The specification was finalised on 21 January 2008, and further developments will only be bug fixes and constraints. Version 1.0.0 of the reference implementation (known as dirac-research) was released on 17 September 2008. Version 2.2.3 of Dirac specification was issued on September 23, 2008.
The codec is named in honour of the British scientist Paul Dirac.
Similar to common video codecs such as the ISO/IEC Moving Picture Experts Group (MPEG)'s MPEG-4 Part 2 or Microsoft's WMV 7, it can compress any size of picture from low-resolution QCIF (176x144 pixels) to HDTV (1920x1080) and beyond. However, it promises significant savings in data rate and improvements in quality over these codecs, by some claims even superior to those promised by the latest generation of codecs such as H.264/MPEG-4 AVC or SMPTE's VC-1 (which is based on Microsoft's WMV 9). Dirac's implementors make the preliminary claim of "a two-fold reduction in bit rate over MPEG-2 for high definition video", an estimate which would put the design in about the same class of compression capability as the latest standardization efforts of H.264/MPEG-4 AVC and VC-1. MPEG-2 is the previous generation video codec used in the standard DVD format today.

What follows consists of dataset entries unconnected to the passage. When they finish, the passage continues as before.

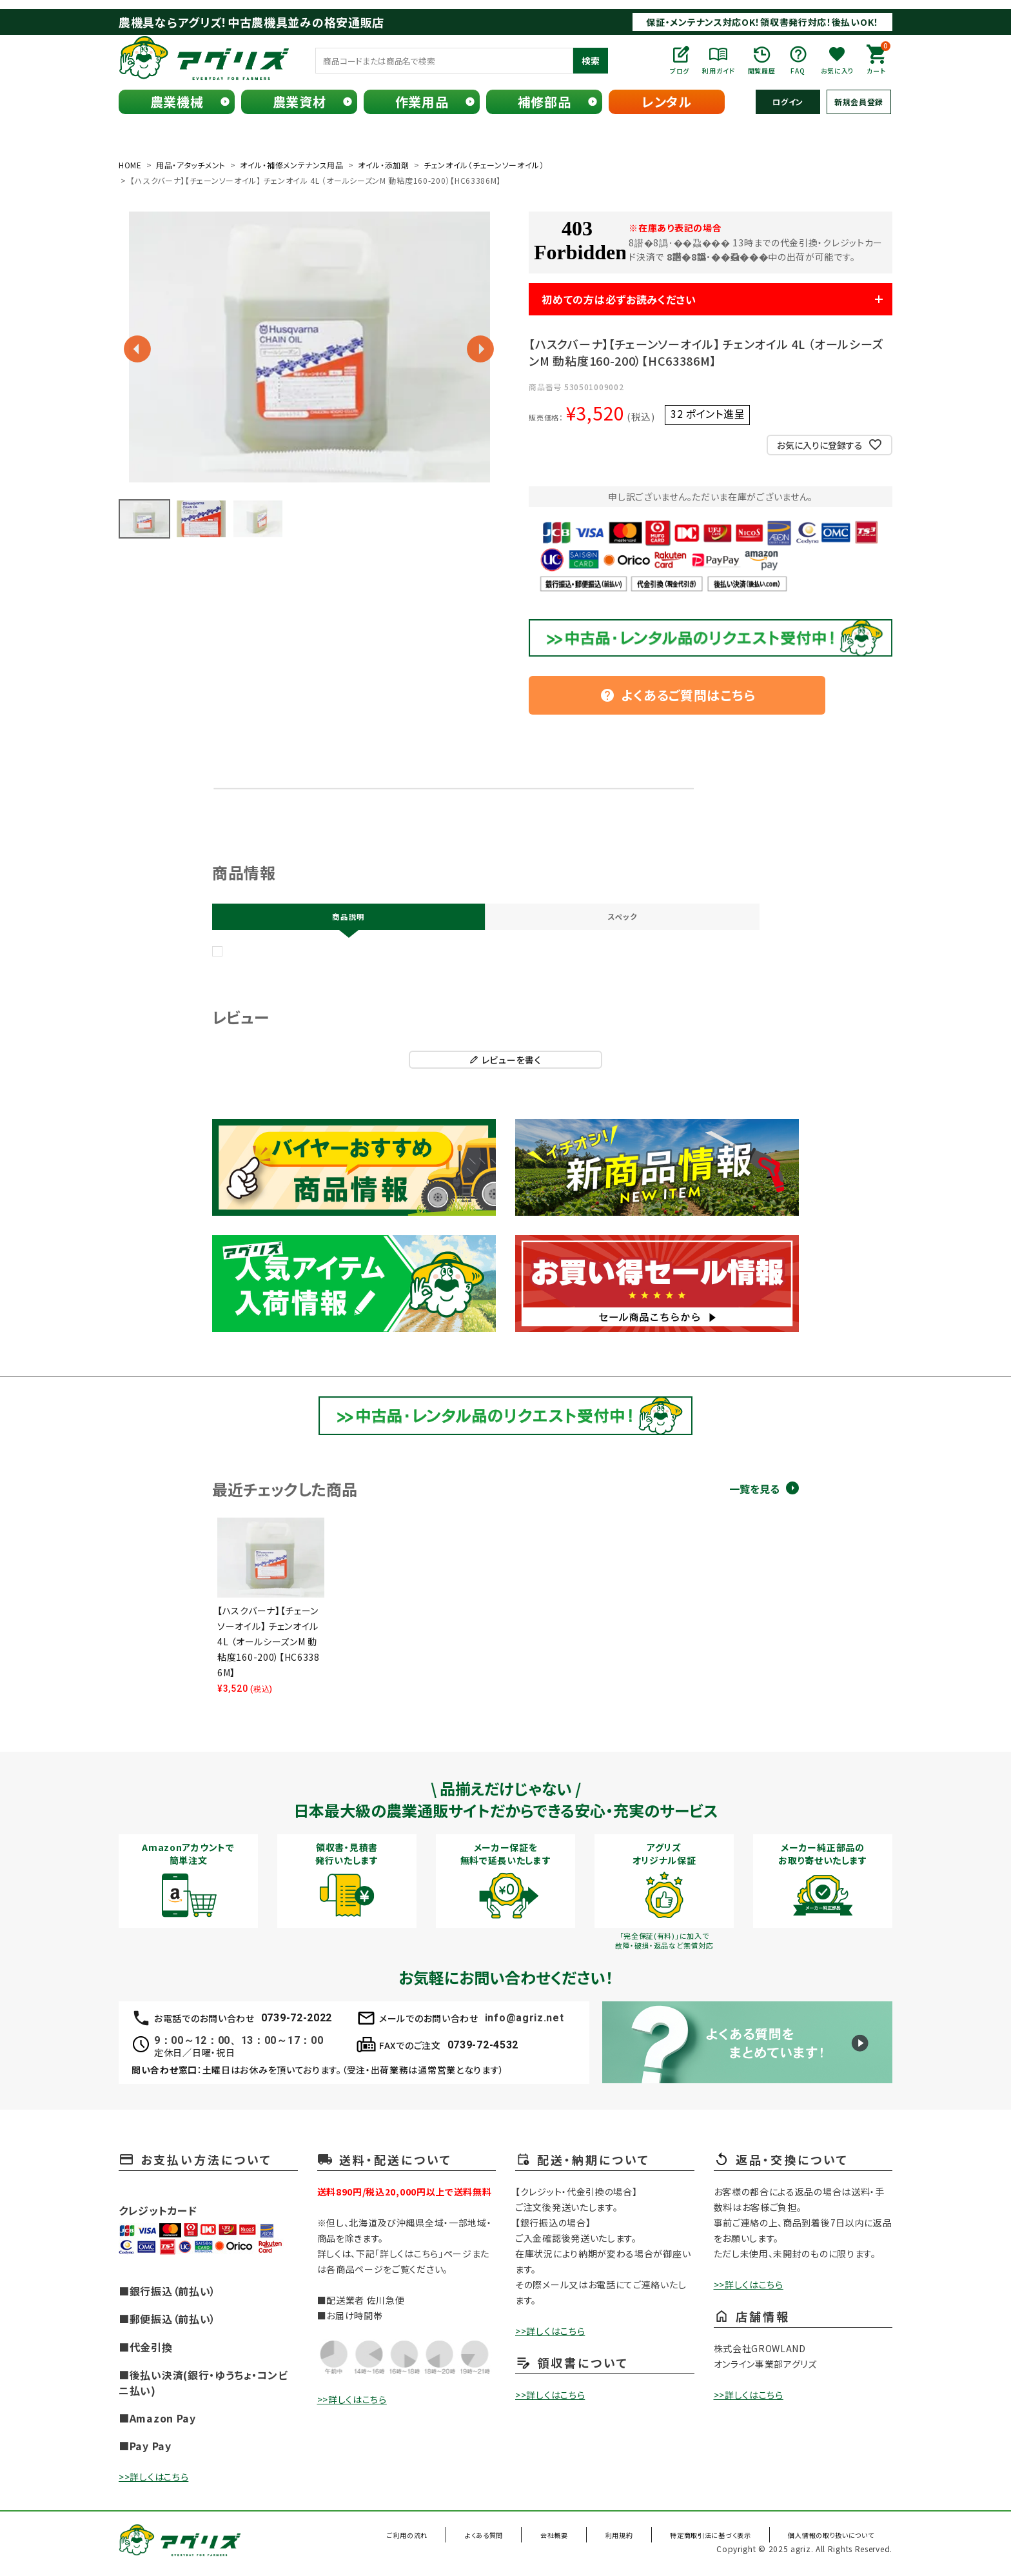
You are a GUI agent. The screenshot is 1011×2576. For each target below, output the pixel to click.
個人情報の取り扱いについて (832, 2539)
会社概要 (580, 2539)
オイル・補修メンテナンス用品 (292, 164)
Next (480, 349)
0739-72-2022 (296, 2022)
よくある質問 (522, 2539)
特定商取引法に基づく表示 (713, 2539)
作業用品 (422, 101)
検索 (591, 60)
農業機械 (177, 101)
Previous (137, 349)
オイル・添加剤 (383, 164)
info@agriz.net (524, 2022)
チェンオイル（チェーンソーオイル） (484, 164)
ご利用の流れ (457, 2539)
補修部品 (544, 101)
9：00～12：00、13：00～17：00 (238, 2045)
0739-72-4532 (482, 2049)
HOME (130, 164)
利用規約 (631, 2539)
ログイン (787, 101)
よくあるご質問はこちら (678, 695)
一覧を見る (754, 1493)
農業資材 (299, 101)
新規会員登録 (858, 101)
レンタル (667, 101)
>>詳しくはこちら (153, 2481)
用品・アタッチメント (191, 164)
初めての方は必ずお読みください (638, 299)
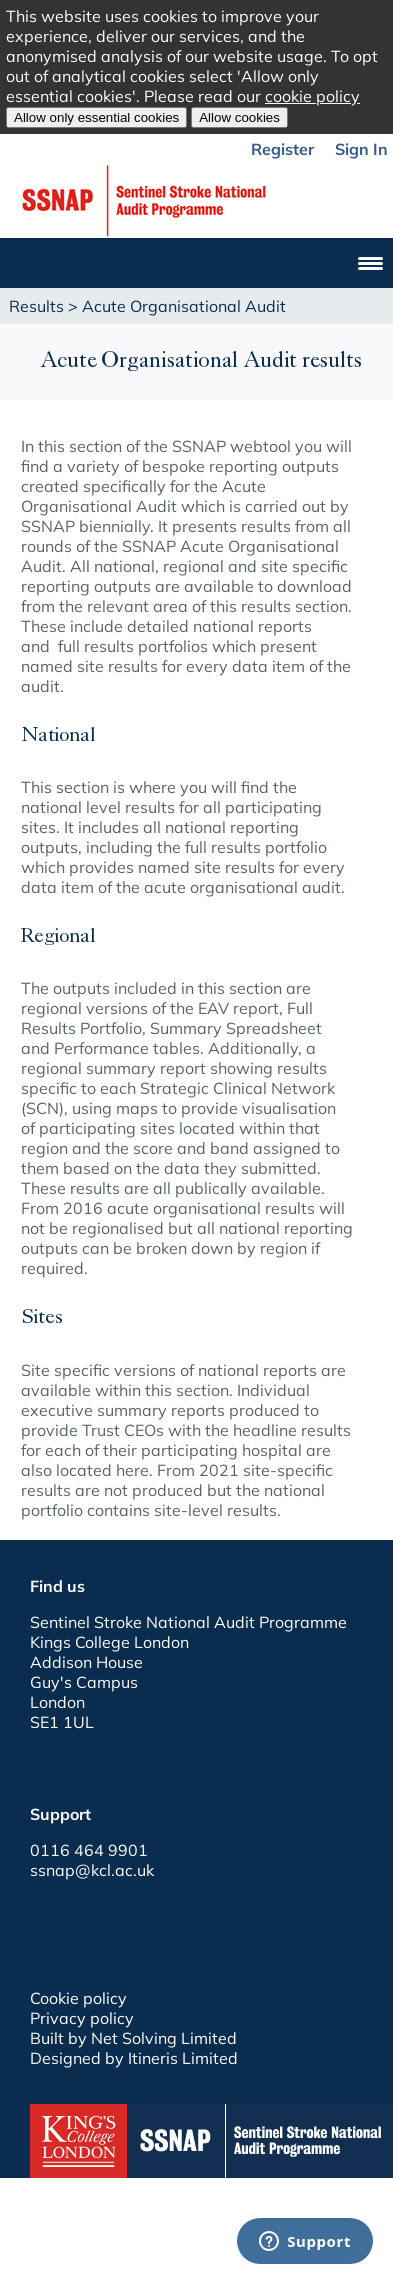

Dirac employs wavelet compression, instead of the discrete cosine transforms used in most older codecs (such as H.264/MPEG-4 AVC or SMPTE's VC-1). Dirac is one of several projects attempting to apply wavelets to video compression. Others include Rududu, Snow, RedCode and Tarkin. Wavelet compression has already proven its viability in the JPEG 2000 compression standard for photographic images.
Dirac can be used in various container formats (e.g. AVI, Ogg, MKV). It was registered for the use in container formats based on the ISO base media file format (MPEG-4 Part 12), e.g. MP4. It was also registered for use in MPEG-2 transport stream.
Two software implementations of the specification currently exist. The first is the BBC's reference implementation, formerly just called 'Dirac' but renamed 'dirac-research' to avoid confusion. It is written in C++ and released under the Mozilla Public License, GNU GPL 2 and GNU LGPL free software licenses. Version 1.0.0 of this implementation was released on 17 September 2008.
A second implementation called "Schrödinger" was funded by the BBC and aims to provide high-performance, portable version of the codec whilst remaining 100% bitstream compatible. Schrödinger is written in ANSI C and released under the same licenses as dirac-research, as well as the highly-permissive MIT License. The Schrödinger project also provides GStreamer plugins to enable the library to be used with that framework. On 22 February 2008, Schrödinger 1.0.0 was released. This release was able to decode HD720/25p in real-time on a Core Duo laptop.
While the official FAQ does not mention on the encoding difference between them, Schrödinger's developer David Schleef said in his blog that "you either get slow and good (dirac-research) or fast and crappy (Schrödinger)."
The BBC does not own any patents on Dirac. They previously had some patent applications with plans to irrevocably grant a royalty-free licence for their Dirac-related patents to everyone, but they let the applications lapse. In addition, the developers will try to ensure that Dirac does not infringe any third party patents, enabling the public to use Dirac for any imaginable purpose.
As of November 2008, Dirac video playback is supported by VLC media player (version 0.9.2 or newer), and by applications using the GStreamer framework (such as Totem and Banshee). Support has also been added to FFmpeg.
The algorithms in the Dirac specification have been designed with the intention to provide a competitive performance as compared to state-of-the-art international standards. Some research suggests though that the performance is closer to previous standards like MPEG-2 and H.263+.